In [ ]:
import IPython.display
IPython.display.HTML('<iframe width="750" height="430" src="https://www.youtube.com/embed/Lx9zgZCMqXE?rel=0&controls=1&showinfo=0" frameborder="0" allowfullscreen></iframe>')
Here we will import the pyspark module and set up a SparkSession. By default, we'll use a SparkSession running locally, with one Spark executor; we're dealing with small data, so it doesn't make sense to run against a cluster, but the local[1] can be changed with the ip of the Spark cluster.
In [ ]:
import pyspark
from pyspark.context import SparkContext
from pyspark.sql import SparkSession, SQLContext
from pyspark.sql.functions import *
spark = SparkSession.builder \
.master("local[4]") \
.config("spark.driver.memory", "4g") \
.getOrCreate()
sc = spark.sparkContext
To obtain the graph representing the transaction in the Bitcoin network, we need to load set of nodes representing the wallets (fingerprints of the public keys) and the set of edges representing each transaction.
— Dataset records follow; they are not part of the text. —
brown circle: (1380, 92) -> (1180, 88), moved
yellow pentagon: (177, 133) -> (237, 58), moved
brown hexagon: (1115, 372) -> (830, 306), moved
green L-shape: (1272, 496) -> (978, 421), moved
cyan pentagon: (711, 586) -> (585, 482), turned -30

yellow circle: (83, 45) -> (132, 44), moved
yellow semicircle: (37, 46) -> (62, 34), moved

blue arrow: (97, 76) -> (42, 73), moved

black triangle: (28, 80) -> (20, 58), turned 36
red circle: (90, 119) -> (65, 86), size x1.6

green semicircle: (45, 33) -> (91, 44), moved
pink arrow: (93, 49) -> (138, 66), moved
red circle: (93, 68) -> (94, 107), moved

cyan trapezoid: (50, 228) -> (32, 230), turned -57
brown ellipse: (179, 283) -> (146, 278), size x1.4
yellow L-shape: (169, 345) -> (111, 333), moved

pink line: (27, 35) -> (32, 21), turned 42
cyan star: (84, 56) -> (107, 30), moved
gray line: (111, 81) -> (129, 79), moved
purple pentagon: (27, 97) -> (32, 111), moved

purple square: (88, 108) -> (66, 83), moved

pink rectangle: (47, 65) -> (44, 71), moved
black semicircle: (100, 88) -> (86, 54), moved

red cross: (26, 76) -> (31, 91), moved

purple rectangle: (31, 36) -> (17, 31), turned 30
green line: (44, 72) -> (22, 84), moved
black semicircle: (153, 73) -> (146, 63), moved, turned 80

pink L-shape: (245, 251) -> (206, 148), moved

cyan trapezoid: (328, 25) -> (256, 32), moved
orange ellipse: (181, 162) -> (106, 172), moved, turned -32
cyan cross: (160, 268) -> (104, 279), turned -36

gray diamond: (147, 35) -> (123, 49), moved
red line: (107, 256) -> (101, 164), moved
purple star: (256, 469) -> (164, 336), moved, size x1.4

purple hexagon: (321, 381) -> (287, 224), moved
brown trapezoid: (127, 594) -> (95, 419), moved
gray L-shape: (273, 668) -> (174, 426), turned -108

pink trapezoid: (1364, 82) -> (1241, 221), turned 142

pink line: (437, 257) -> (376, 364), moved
For this example we will use two parquet files that were generated from the blockchain data by this convertor.
In [ ]:
raw_nodes = spark.read.load("/tmp/nodes1.parquet") \
.withColumnRenamed("_1", "id") \
.withColumnRenamed("_2", "Address")
raw_nodes.show(5)
As you can see, each record in the Address column contains a string bitcoinaddress_<hash>, where the hash is the actual address. Let's remove the redundant prefix.
In [ ]:
nodes = raw_nodes.withColumn("Address", regexp_replace("Address", "bitcoinaddress_", "")).cache()
nodes.show(5)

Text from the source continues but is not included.